The Daily Gamecock

Staffer: Student Government found, hid forgotten codes establishing lower legislative body

Student files challenge seeking assembly of house of delegates

Student Government wants to overturn a recently discovered section of its legislative codes that would create a house of delegates consisting of representatives from student organizations, according to an unnamed member of the executive staff. The staffer also said SG sought to hide these codes from the general public and The Daily Gamecock.

But first, SG must defend itself in an organizational challenge — the SG equivalent of a lawsuit — filed by a student organization that says its constitutional rights are being breached by not allowing representatives to assemble and present legislation as part of the house of delegates.

Legislative codes 700 through 799, referred to as “the 700 codes,” define the house of delegates, which entitles every registered student organization to have one representative delegate. They were discovered by SG’s Constitutional Council during a legislative audit during the spring semester.

After the audit, the 113 pages of legislative codes were distributed to members of student senate, including Josh Snead, who represented the Darla Moore School of Business.

The general public was not made aware of these codes at the time. Until 8 p.m. Wednesday, the link to the codes on SG’s website led to a locked Google document, access to which had to be approved by an administrator. It was made public at the request of The Daily Gamecock and can be accessed through student senate’s webpage.

When Snead, who is also president of the South Carolina E-Sports Club, felt that SG wouldn’t implement the 700 codes without an organizational challenge, he decided to file one.

“I submitted a formal request to the student body president this semester via email asking that Student Government execute the 700 codes in their entirety within the next 30 days, and I received no response,” the third-year international business and global supply chain operations and management student said. “So, that’s when I decided to submit an organizational challenge.”

The challenge requests the same thing. If Constitutional Council decides in Snead’s favor, the house of delegates must be convened.

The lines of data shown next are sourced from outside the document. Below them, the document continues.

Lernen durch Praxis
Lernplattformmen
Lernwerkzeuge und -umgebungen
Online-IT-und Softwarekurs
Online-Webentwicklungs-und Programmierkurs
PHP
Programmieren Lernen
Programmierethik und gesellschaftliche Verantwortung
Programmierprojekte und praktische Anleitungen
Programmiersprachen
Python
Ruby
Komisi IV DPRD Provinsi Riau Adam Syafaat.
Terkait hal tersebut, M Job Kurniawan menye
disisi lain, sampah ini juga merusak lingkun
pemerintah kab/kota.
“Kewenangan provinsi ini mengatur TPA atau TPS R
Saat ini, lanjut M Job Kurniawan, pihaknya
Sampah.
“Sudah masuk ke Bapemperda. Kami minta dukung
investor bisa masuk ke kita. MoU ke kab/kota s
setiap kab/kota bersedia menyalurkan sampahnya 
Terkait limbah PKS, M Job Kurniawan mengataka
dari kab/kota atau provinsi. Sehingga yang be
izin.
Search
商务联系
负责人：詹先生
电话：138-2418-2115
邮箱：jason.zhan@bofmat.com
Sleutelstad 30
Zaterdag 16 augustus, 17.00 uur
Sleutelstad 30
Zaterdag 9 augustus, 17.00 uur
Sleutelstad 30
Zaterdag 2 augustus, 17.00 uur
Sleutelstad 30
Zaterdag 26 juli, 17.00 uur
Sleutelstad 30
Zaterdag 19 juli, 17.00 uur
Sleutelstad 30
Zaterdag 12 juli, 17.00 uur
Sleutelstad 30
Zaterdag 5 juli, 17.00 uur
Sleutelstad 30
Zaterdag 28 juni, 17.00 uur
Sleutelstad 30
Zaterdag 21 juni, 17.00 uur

Attorney General Devon Thurman has until Sept. 10 to file a formal response to the challenge, according to Chief Justice Donnie Iorio. After that, Constitutional Council must decide if the challenge has standing in accordance with SG’s constitution. If it does, a public hearing will take place and the council will decide whether SG must enact the 700 codes and call the house of delegates into session.

According to the current codes, any changes to the house of delegates would have to be approved by the body. After learning of the body’s existence, conversations among executive officers and staff focused on how to dissolve it, according to the executive staff member.

“It was immediately, ‘How do we kill it?’” the staff member said. “They don’t think it’s feasible. They are trying to dissolve it without it ever meeting.”

Ideas discussed in meetings of executive officers and staff included filing a constitutional challenge against the codes with the goal of having them stricken by the Constitutional Council or calling a meeting of the house of delegates consisting of only delegates who would vote to dissolve the body, the staff member said.

But Snead said SG should have called the house of delegates into session as soon as the codes were discovered.

“It’s a worthy conversation to have whether or not it would be good, but what matters is what’s currently in the codes,” Snead said. “If anyone currently in SG has an issue with the codes, they have a right to challenge exactly what codes they believe to be invalid.”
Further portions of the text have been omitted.